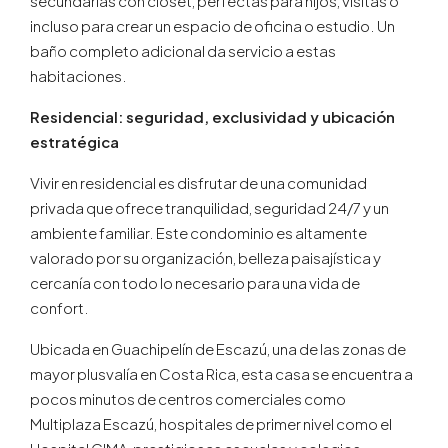
secundarias con clóset, perfectas para hijos, visitas o
incluso para crear un espacio de oficina o estudio. Un
baño completo adicional da servicio a estas
habitaciones.
Residencial: seguridad, exclusividad y ubicación
estratégica
Vivir en residencial es disfrutar de una comunidad
privada que ofrece tranquilidad, seguridad 24/7 y un
ambiente familiar. Este condominio es altamente
valorado por su organización, belleza paisajística y
cercanía con todo lo necesario para una vida de
confort.
Ubicada en Guachipelín de Escazú, una de las zonas de
mayor plusvalía en Costa Rica, esta casa se encuentra a
pocos minutos de centros comerciales como
Multiplaza Escazú, hospitales de primer nivel como el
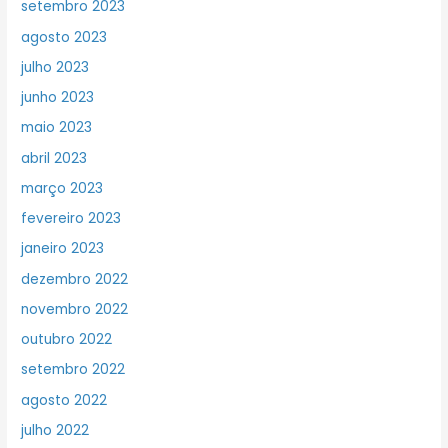
setembro 2023
agosto 2023
julho 2023
junho 2023
maio 2023
abril 2023
março 2023
fevereiro 2023
janeiro 2023
dezembro 2022
novembro 2022
outubro 2022
setembro 2022
agosto 2022
julho 2022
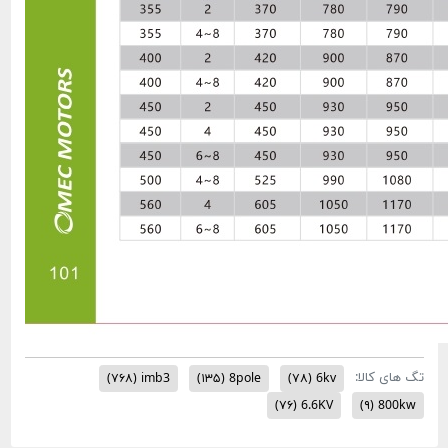
(۷۶۸)
imb3
(۱۳۵)
8pole
(۷۸)
6kv
(۷۶)
6.6KV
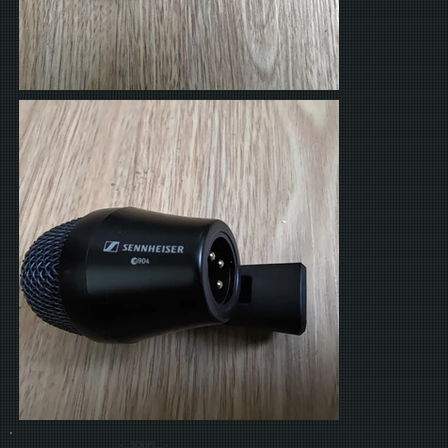
- SCRIPT -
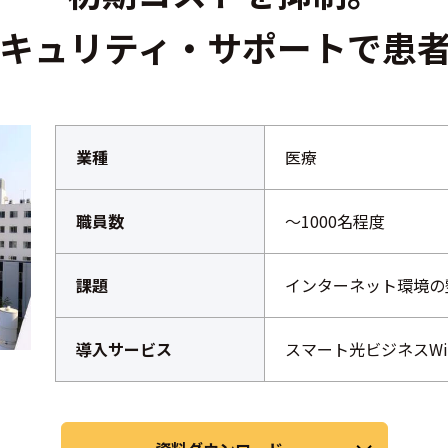
実のセキュリティ・サポートで患
業種
医療
職員数
～1000名程度
課題
インターネット環境の
導入サービス
スマート光ビジネスWi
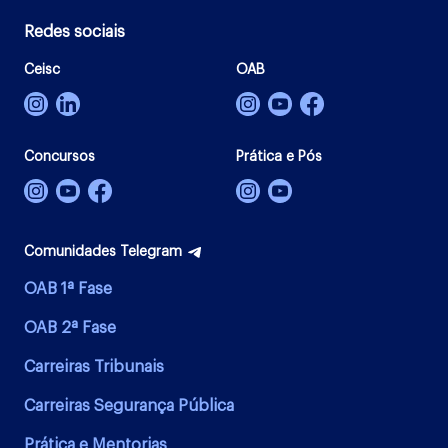
Redes sociais
Ceisc
OAB
Concursos
Prática e Pós
Comunidades Telegram
OAB 1ª Fase
OAB 2ª Fase
Carreiras Tribunais
Carreiras Segurança Pública
Prática e Mentorias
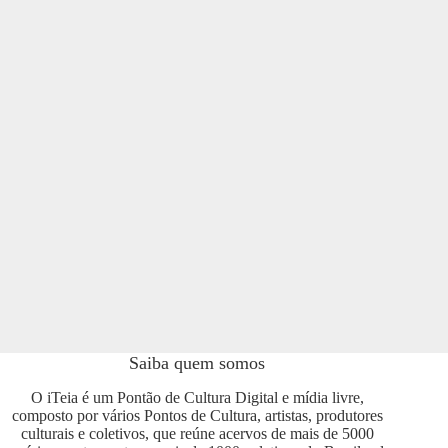
Saiba quem somos
O iTeia é um Pontão de Cultura Digital e mídia livre,
composto por vários Pontos de Cultura, artistas, produtores
culturais e coletivos, que reúne acervos de mais de 5000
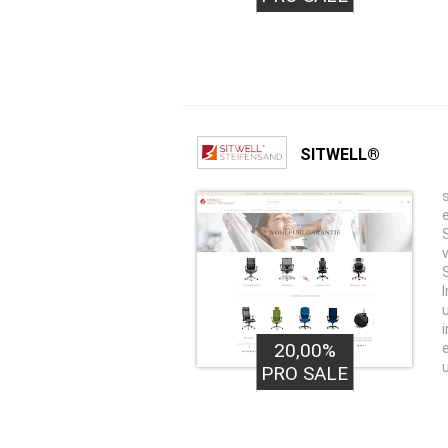
SITWELL®
20,00%
PRO SALE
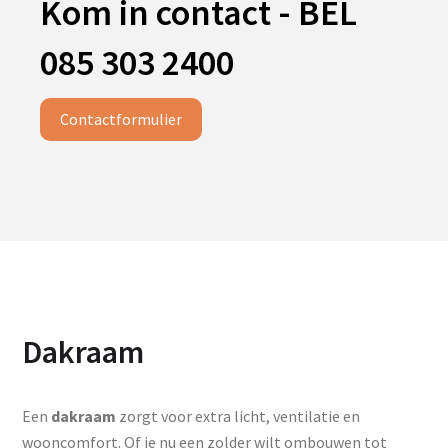
Kom in contact - BEL
085 303 2400
Contactformulier
Dakraam
Een
dakraam
zorgt voor extra licht, ventilatie en
wooncomfort. Of je nu een zolder wilt ombouwen tot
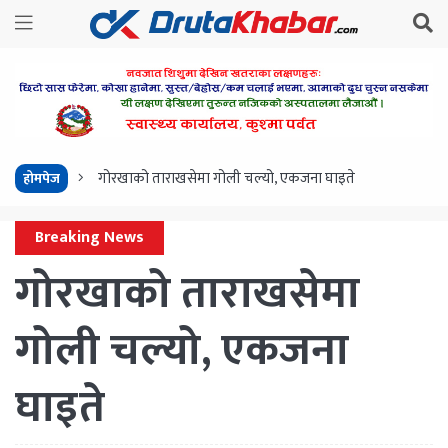
गोरखाको ताराखसेमा गोली चल्यो, एकजना घाइते
होमपेज
Breaking News
गोरखाको ताराखसेमा
गोली चल्यो, एकजना
घाइते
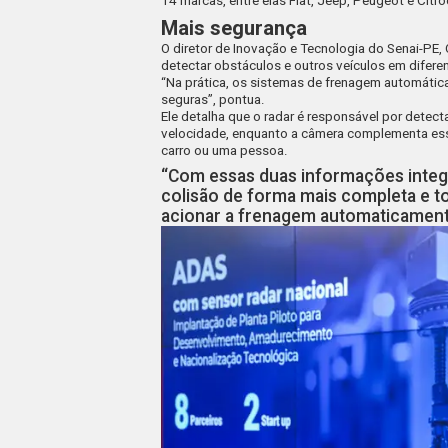
14 marcas, entre elas Fiat, Jeep, Peugeot e Citro
Mais segurança
O diretor de Inovação e Tecnologia do Senai-PE, 
detectar obstáculos e outros veículos em difer
“Na prática, os sistemas de frenagem automáti
seguras”, pontua.
Ele detalha que o radar é responsável por detecta
velocidade, enquanto a câmera complementa essa
carro ou uma pessoa.
“Com essas duas informações integr
colisão de forma mais completa e t
acionar a frenagem automaticament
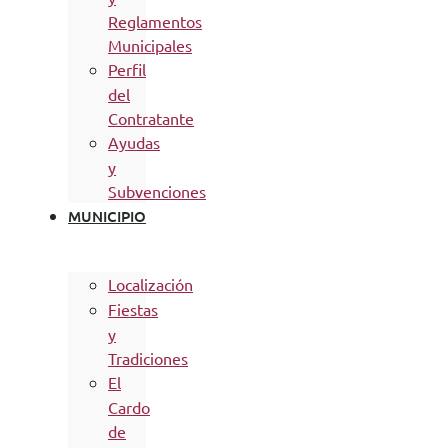
Reglamentos
Municipales
Perfil
del
Contratante
Ayudas
y
Subvenciones
MUNICIPIO
Localización
Fiestas
y
Tradiciones
El
Cardo
de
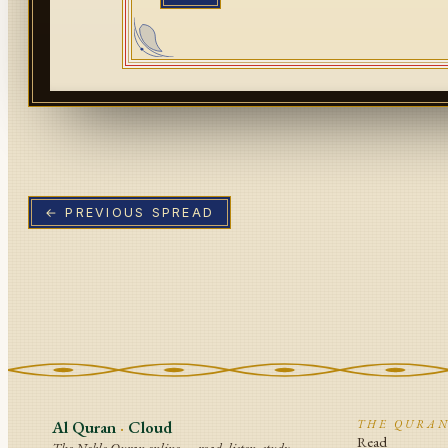
← PREVIOUS SPREAD
Al Quran
·
Cloud
THE QURA
Read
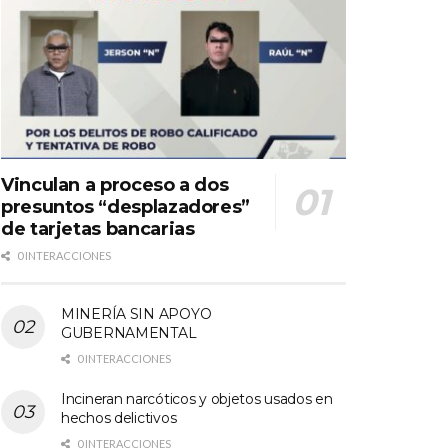
Vinculan a proceso a dos
presuntos “desplazadores”
de tarjetas bancarias
0 INTERACCIONES
MINERÍA SIN APOYO
GUBERNAMENTAL
0 INTERACCIONES
Incineran narcóticos y objetos usados en
hechos delictivos
0 INTERACCIONES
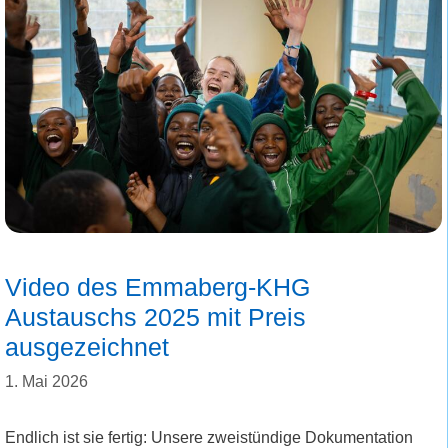
Video des Emmaberg-KHG
Austauschs 2025 mit Preis
ausgezeichnet
1. Mai 2026
Endlich ist sie fertig: Unsere zweistündige Dokumentation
══════
WHAT YOU SHOULD DO — Return every line above where "seguridad" appears.

RESPONSE AREA —
Residencial: seguridad, exclusividad y ubicación
privada que ofrece tranquilidad, seguridad 24/7 y un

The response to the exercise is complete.